Any help appreciated!

Edit: OK, problem solved now. I hadn't set up /etc/idmapd.conf correctly on all the clients so ID mapping wasn't working at all. See below for some more verbose ramblings.Last edited by stdPikachu on Sun Apr 22, 2007 6:28 pm; edited 1 time in total

----------

## nielchiano

I'm sorry to piggyback on your problem, but I'm also considering a NFSv4 switchover. Could you provide me with some links to the docs you used?

----------

## stdPikachu

Howdy nielchiano, you'll be pleased to hear that I've solved the problem now, including full Kerberos support. Summary of what I did below if anyone feels like Gentoo Wiki-ing it;

Firstly, you'll want all the NFSv4 options from the kernel (and appropriate module(s) loaded).

For the sake of brevity "prospero" is the NFS server and "banquo" is the NFS client. Both have a KDC installed and prospero is the kadmin server. Not going to go into the nuts'n'bolts ofsetting up a Kerberos realm here, all you need to know is the stuff about the keytab.

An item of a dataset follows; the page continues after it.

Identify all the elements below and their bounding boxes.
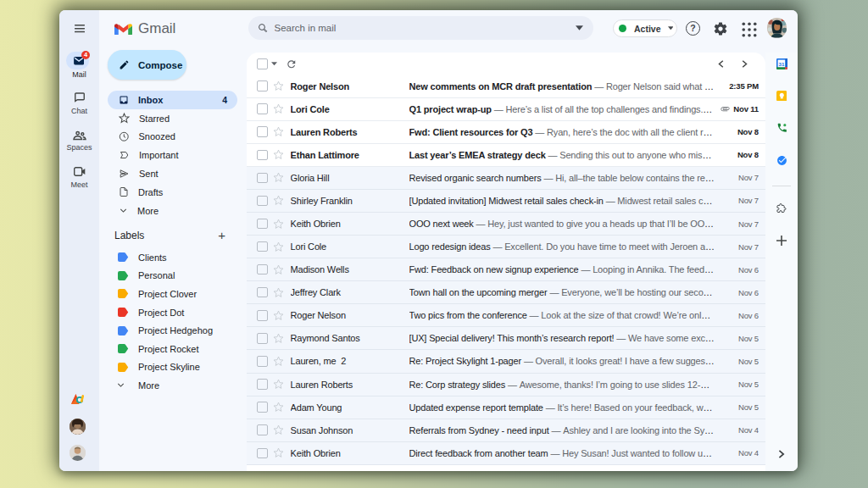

In kadmin on the NFS server, do the following (assuming MIT KRB5, Heimdal is different):

addprinc -randkey host/nfs-server-fq-domainname

addprinc -randkey nfs/nfs-server-fq-domainname

addprinc -randkey host/nfs-client-fq-domainname

addprinc -randkey nfs/nfs-client-fq-domainname

ktadd -e des-cbc-crc:normal host/nfs-server-fq-domainname

ktadd -e des-cbc-crc:normal nfs/nfs-server-fq-domainname

And in kadmin on the client (the principals have already been added on the kadmin server so don't do it again!):

ktadd -e des-cbc-crc:normal nfs/nfs-client-fq-domainname

This means the keytab on the server holds the server ticket, and the keytab on the client holds the client ticket. Took me an age to figure that one out because it's rarely explained in plain english.

OK, now the client should be able to auth to the NFS server via an ticket exchange. All well and good.

Now on the NFS server prepare your exports file and export dir. The syntax has changed alot since NFSv3 but the good news is that you can keep your existing NFS exports until you've got the NFSv4 stuff working OK.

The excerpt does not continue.